=== INSTRUCTIONS FOR THE TASK ===
The lines below that include "vandfaldet" are to be found and copied.
════════════════
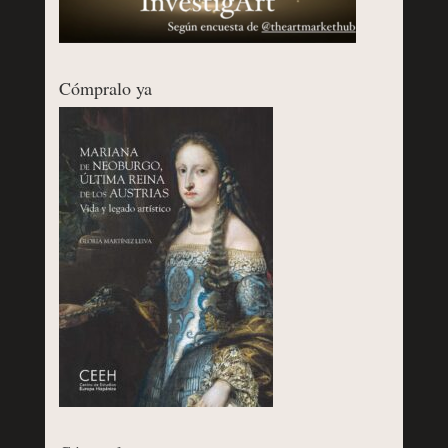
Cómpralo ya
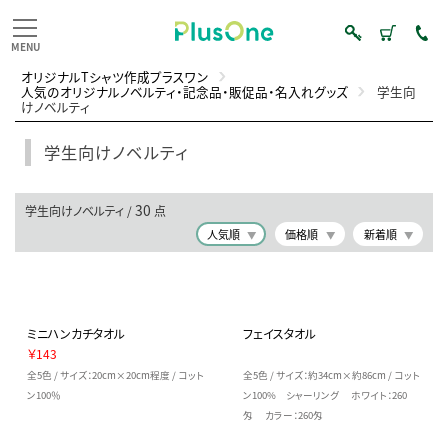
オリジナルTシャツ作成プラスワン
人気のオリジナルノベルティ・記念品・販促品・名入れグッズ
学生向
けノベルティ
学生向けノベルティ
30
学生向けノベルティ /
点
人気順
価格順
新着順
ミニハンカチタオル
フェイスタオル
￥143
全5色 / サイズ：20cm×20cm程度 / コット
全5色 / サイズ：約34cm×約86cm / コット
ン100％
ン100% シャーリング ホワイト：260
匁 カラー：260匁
════════════════
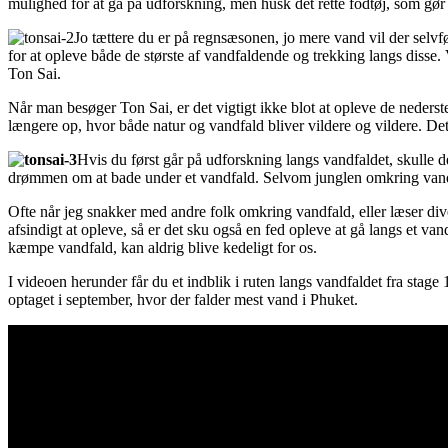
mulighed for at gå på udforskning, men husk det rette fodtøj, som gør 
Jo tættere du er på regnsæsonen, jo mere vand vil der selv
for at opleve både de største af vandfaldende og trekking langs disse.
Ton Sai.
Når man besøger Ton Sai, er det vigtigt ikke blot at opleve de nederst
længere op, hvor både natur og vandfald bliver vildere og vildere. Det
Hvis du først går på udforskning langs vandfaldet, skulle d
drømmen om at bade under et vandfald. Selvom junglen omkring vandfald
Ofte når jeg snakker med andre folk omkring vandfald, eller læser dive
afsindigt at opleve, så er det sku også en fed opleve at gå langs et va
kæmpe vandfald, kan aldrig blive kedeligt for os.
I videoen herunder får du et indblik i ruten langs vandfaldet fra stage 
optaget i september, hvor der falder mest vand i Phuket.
════════════════
=== TASK OUTPUT ===
Hvis du først går på udforskning langs vandfaldet, skulle d
I videoen herunder får du et indblik i ruten langs vandfaldet fra stage 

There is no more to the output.